This project explores the feasibility of Real-Time Hybrid Simulation (RTHS), currently used primarily for earthquake engineering experimentation, to be extended to investigate other natural hazards such as extreme wind loadings. RTHS is a cyber-physical systems approach to structural simulation, in which experimental and numerical components are interfaced to provide system-level response of a structure that is challenging to physically test in its entirety. This approach allows complex structural behavior and loading conditions, difficult to model computationally, to be captured experimentally while the accurately-modeled remainder of the structure is simulated to provide increased accuracy and efficiency in the experimental test.

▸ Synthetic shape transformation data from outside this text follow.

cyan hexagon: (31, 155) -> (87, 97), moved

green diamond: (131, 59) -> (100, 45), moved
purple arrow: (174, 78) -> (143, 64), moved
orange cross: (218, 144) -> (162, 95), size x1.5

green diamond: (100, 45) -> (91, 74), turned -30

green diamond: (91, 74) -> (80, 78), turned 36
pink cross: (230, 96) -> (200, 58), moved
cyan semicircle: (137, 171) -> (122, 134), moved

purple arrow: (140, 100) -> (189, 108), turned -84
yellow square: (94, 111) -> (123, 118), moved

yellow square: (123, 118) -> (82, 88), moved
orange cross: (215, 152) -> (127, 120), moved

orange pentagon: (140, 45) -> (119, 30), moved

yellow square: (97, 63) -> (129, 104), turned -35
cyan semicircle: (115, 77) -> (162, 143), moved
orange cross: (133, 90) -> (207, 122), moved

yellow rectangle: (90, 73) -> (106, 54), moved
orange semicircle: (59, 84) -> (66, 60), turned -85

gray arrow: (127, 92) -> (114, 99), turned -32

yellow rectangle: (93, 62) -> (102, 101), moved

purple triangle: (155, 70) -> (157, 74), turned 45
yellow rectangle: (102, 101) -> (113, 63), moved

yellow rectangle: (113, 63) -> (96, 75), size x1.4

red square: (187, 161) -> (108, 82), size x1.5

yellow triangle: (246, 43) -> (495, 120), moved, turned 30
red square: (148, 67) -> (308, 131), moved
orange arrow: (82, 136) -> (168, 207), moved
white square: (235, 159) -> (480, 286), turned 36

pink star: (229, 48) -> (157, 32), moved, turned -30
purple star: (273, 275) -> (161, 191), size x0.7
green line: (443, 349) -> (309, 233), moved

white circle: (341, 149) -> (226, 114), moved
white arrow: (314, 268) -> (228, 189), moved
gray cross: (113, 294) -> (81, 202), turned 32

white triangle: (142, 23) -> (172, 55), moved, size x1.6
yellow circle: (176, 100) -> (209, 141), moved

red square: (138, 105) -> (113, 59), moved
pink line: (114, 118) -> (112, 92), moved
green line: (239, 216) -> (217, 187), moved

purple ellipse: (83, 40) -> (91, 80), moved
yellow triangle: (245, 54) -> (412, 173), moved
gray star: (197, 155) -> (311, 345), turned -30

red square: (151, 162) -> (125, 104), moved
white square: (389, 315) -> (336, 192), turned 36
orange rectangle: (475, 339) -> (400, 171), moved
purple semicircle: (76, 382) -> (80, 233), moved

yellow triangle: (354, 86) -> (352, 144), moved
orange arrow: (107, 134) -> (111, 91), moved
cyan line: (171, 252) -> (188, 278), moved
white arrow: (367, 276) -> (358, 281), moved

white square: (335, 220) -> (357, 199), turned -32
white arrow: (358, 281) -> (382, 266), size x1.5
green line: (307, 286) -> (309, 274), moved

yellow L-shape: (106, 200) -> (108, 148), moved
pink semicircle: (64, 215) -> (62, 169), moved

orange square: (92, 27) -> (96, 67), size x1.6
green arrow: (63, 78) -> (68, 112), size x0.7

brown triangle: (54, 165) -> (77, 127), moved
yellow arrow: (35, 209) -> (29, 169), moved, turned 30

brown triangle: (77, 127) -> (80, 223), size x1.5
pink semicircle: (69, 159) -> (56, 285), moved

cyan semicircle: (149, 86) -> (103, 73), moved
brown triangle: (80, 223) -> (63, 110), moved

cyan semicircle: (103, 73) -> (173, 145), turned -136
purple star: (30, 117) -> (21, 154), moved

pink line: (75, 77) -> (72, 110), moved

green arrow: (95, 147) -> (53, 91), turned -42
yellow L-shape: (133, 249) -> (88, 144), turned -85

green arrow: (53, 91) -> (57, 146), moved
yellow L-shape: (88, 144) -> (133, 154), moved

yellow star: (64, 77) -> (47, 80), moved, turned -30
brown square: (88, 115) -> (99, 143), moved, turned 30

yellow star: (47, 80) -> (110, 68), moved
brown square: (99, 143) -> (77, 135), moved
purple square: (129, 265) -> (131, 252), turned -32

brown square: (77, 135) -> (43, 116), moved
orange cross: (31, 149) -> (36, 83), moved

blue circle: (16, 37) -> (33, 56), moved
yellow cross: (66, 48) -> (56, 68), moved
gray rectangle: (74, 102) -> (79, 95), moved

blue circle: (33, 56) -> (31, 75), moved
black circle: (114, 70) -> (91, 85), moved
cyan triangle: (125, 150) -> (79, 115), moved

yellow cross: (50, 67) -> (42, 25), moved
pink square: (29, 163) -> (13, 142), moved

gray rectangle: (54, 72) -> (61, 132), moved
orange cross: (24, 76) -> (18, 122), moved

Successful completion of this project represents a landmark as the first instance of RTHS in a boundary layer wind tunnel and will contribute to the reliability and resilience of the nation’s infrastructure by enabling investigations of windstorm hazard mitigation approaches applied to more realistic situations in a non-destructive, cost-effective manner. To extend RTHS to include aeroelastic testing, aerodynamic RTHS (aeroRTHS) will be explored through tests at the boundary layer wind tunnel (BLWT) at the University of Florida’s (UF) NSF-supported Natural Hazards Engineering Research Infrastructure (NHERI) Experimental Facility (EF). The aeroRTHS framework will facilitate the rapid creation, investigation, and validation of the next generation of mitigation strategies by fully capturing the complex fluid-structure interaction in structures needed to investigate the aeroelastic response from wind hazards.
Research efforts at Clarkson are focused on challenges in the RTHS’s numerical component. For RTHS to serve as an accurate surrogate of a full experimental test, all required computations of the numerical component must be completed in a very short time (typically milliseconds) to avoid introducing fictitious dynamic effects in the feedback signals to the experimental substructure. Restrictions induced by this computation time limit include the complexity of the computational substructure, thus limiting the fidelity of the modeling. Further, the type and number of sensor measurements differ greatly for aeroRTHS compared to previous RTHS efforts in earthquake engineering: typically hundreds of pressure taps on an instrumented wind tunnel building test specimen, each with their own measurement dynamics. This multitude of pressure measurements must be post-processed and translated into effective forces exerted on the computational structural model, again all within a single time step of the numerical simulation.
This project is in collaboration with R.E.Christenson from Univeristy of Connecticut and funded by NSF CMMI-173223 [Clarkson] & NSF CMMI-1732213 [University of Connecticut].